Terrorism and Confidence

Over the weekend, I attended a conference at the Portsmouth Institute themed “Christian Courage in a Secular Age.”  For the second session on Saturday afternoon, Knights of Columbus executive Andrew Walther talked about genocide of Christians and other religious minorities in the Middle East.  He noted, in particular, the challenge of getting Westerners to acknowledge that it’s possible for Christians to be a minority.  After all, the narrative of the Western Left is that Christians are the oppressive majority.

After his talk, an audience member identifying himself (if I recall correctly) as a civil rights attorney made an accusation, masquerading as a question, that one might charitably characterize as tangential:  Does the Knights of Columbus intend to pressure the United States to pressure Israel to cave to the Palestinians and thereby resolve the problems of the Middle East?

In stark contrast, my co-contributor Andrew Morse followed this question, asking whether the United States should look to the cultural confidence it exhibited in bringing down the communism of the Soviet Union as a model for handling the Middle East.  In subsequent conversation, I suggested that something more would be needed, because Russia’s cultural experience had more shared assumptions with Western Europe and the United States than the predominantly Islamic Middle East has with any of us.

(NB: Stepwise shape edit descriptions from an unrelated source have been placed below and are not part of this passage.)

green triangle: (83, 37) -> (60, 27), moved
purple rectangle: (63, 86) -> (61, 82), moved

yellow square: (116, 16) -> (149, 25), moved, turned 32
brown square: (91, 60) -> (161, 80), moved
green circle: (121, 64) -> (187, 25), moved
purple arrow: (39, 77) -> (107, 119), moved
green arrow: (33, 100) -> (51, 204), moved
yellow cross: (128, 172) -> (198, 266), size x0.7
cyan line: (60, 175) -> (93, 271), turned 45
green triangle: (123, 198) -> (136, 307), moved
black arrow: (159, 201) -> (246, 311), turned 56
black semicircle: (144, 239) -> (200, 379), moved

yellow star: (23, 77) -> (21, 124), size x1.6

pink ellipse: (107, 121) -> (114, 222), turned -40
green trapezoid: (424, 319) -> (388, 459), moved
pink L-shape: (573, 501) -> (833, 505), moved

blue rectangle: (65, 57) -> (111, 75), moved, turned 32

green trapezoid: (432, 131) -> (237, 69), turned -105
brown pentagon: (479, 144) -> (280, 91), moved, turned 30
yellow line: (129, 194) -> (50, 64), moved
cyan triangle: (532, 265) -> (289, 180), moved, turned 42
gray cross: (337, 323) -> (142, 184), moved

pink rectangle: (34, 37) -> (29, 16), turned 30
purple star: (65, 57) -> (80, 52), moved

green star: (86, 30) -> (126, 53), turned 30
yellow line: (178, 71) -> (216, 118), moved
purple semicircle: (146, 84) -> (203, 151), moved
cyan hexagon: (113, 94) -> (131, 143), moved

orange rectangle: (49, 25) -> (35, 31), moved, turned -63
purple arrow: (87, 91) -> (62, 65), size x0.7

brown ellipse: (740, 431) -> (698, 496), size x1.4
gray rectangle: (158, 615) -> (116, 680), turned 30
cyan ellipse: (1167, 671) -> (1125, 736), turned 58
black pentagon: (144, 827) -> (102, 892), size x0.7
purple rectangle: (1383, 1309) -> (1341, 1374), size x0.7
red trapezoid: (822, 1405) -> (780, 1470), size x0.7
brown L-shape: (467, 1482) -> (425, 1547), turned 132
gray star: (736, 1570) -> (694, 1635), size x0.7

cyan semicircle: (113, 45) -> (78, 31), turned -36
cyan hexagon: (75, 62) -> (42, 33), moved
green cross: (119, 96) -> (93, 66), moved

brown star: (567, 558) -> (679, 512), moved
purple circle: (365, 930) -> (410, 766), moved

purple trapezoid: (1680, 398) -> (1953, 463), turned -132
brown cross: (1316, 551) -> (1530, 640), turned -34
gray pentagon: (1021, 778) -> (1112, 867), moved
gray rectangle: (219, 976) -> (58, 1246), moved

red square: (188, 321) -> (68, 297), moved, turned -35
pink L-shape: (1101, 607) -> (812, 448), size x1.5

With the Soviet Union, we could largely rely on the confidence to compete.  With the Middle East, there really isn’t a competition, at least inasmuch as there is no agreement about the direction of the race, so to speak.

Waking up Sunday to the horrible news of an apparent terrorist attack on a gay nightclub in Orlando, it came home to me how tangled and tripping our politics have become.  Much of the initial reaction I saw online associated the attack with internal Western culture wars rather than the accelerating series of terrorist attacks.  If you want an archetype, look to the disgusting cover of the New York Daily News.

In some respects, cultural confidence grows out of a sense of our own strength, as a people and as individuals.  The Left wants to weaken a core aspect of our culture that gave a set of principles about which to be confident — a constitutional republic founded on the assumed assent to the basic Judeo-Christian moral framework — not the least because it made us successful and strong.  The Left also wants to to weaken us as individuals, not the least when it comes to security, making us dependent on government under the Left’s control for our safety and self defense.

Maybe those who sympathize with the Left should start asking what it was about the United States that made us a country in which religious traditionalists could share the land with sexual radicals — that leaves many of us seeing this attack as a reason for unity of purpose and renewal of our shared heritage in opposition to its enemy.  Charging forward with the fundamental transformation of our nation is sure to be fatal.